Es gibt Geschichten, denen man sich nicht entziehen kann, die einen regelrecht fesseln und dem weiteren Fortgang der Handlung, der Erlebnissen des oder der Protagonisten entgegenfiebern lassen: und nicht selten sind es Geschichten, bei denen man nicht weiss, ob man lachen oder weinen soll.
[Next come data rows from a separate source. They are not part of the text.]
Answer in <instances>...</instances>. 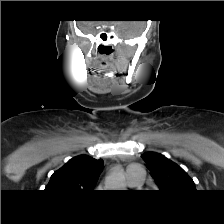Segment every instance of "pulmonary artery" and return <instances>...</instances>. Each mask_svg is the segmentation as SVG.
I'll return each mask as SVG.
<instances>
[{
  "label": "pulmonary artery",
  "instance_id": "e3ab8cb5",
  "mask_svg": "<svg viewBox=\"0 0 224 224\" xmlns=\"http://www.w3.org/2000/svg\"><path fill=\"white\" fill-rule=\"evenodd\" d=\"M127 181L131 186L142 185L144 174L143 171L137 167H129L127 169Z\"/></svg>",
  "mask_w": 224,
  "mask_h": 224
}]
</instances>
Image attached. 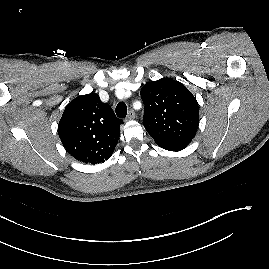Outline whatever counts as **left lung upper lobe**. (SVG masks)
Masks as SVG:
<instances>
[{"mask_svg":"<svg viewBox=\"0 0 269 269\" xmlns=\"http://www.w3.org/2000/svg\"><path fill=\"white\" fill-rule=\"evenodd\" d=\"M145 104L143 124L149 135L162 148L186 147L199 125L196 98L180 82L163 78L141 88Z\"/></svg>","mask_w":269,"mask_h":269,"instance_id":"obj_1","label":"left lung upper lobe"}]
</instances>
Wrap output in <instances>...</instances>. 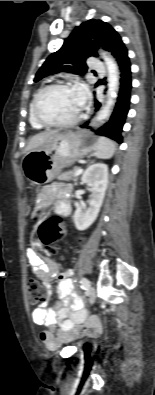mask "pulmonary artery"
<instances>
[{
  "mask_svg": "<svg viewBox=\"0 0 155 395\" xmlns=\"http://www.w3.org/2000/svg\"><path fill=\"white\" fill-rule=\"evenodd\" d=\"M90 67L91 69H94L96 71H100V72L103 71V65L97 59L94 58L90 60Z\"/></svg>",
  "mask_w": 155,
  "mask_h": 395,
  "instance_id": "e3ab8cb5",
  "label": "pulmonary artery"
}]
</instances>
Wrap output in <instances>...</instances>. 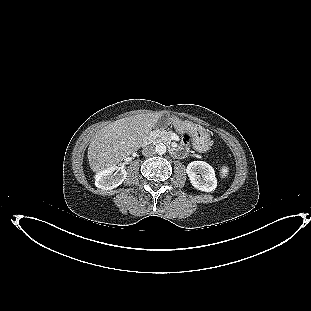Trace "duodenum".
I'll use <instances>...</instances> for the list:
<instances>
[{
	"mask_svg": "<svg viewBox=\"0 0 311 311\" xmlns=\"http://www.w3.org/2000/svg\"><path fill=\"white\" fill-rule=\"evenodd\" d=\"M170 152H171L172 154H174V155H178V154L180 153V150L175 149V148H171V149H170Z\"/></svg>",
	"mask_w": 311,
	"mask_h": 311,
	"instance_id": "1",
	"label": "duodenum"
}]
</instances>
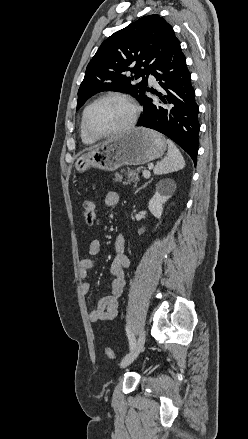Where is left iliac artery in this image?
<instances>
[{"label": "left iliac artery", "instance_id": "left-iliac-artery-1", "mask_svg": "<svg viewBox=\"0 0 248 439\" xmlns=\"http://www.w3.org/2000/svg\"><path fill=\"white\" fill-rule=\"evenodd\" d=\"M126 332H127V336L129 339V346H130V350H131L136 343L135 336L132 334V332L130 331L128 326H126Z\"/></svg>", "mask_w": 248, "mask_h": 439}]
</instances>
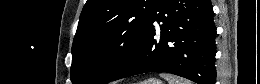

Der 1903 geborene Trenchmouth Taggart ist 108 Jahre alt und beginnt seine Geschichte zu erzählen: er ist ein Aussenseiter, der mit zwei Monaten in den Fluss fiel und von der Witwe Dorsett aufgezogen, geschlagen mit extremer Mundfäule (engl.: Trenchmouth) durch eine Infektion, die er sich im kalten Fluss zugezogen hat. Und so wird er für die anderen Menschen aufgrund seines extremen Mundgeruchs zu Stinky T. – nur die Witwe und Clarissa, ein weiteres Kind, dass die lebenskluge, gewitzte Schwarzbrennerin aufzieht, stehen zu ihm. So schlägt er sich durch, früh dem Alkohol verfallen und doch mit Fähigkeiten ausgestattet, denen heimlich die Frauen verfallen, ermordet als Scharfschütze im Bergarbeiterstreik der 1920er Jahre brutale, von den Bergbaubetrieben entsandte Unterdrücker, flieht für zwanzig Jahre als Eremit in die Berge mit nichts als ein paar Habseligkeiten, einem magischen, sich scheinbar nie leerenden Flachmann mit versteckter Kleinpistole. In der 1940er Jahren taucht er wieder auf, waldschratig, gestählt von den Wäldern, und beginnt ein zweites Leben unter neuem Namen als hochbegabter Harmonikaspieler, der mit Blues- und Hillbillygrössen auftritt, Chuck Berry, Hank Williams, Willie Dixon trifft, bis er jäh wieder untertauchen muss.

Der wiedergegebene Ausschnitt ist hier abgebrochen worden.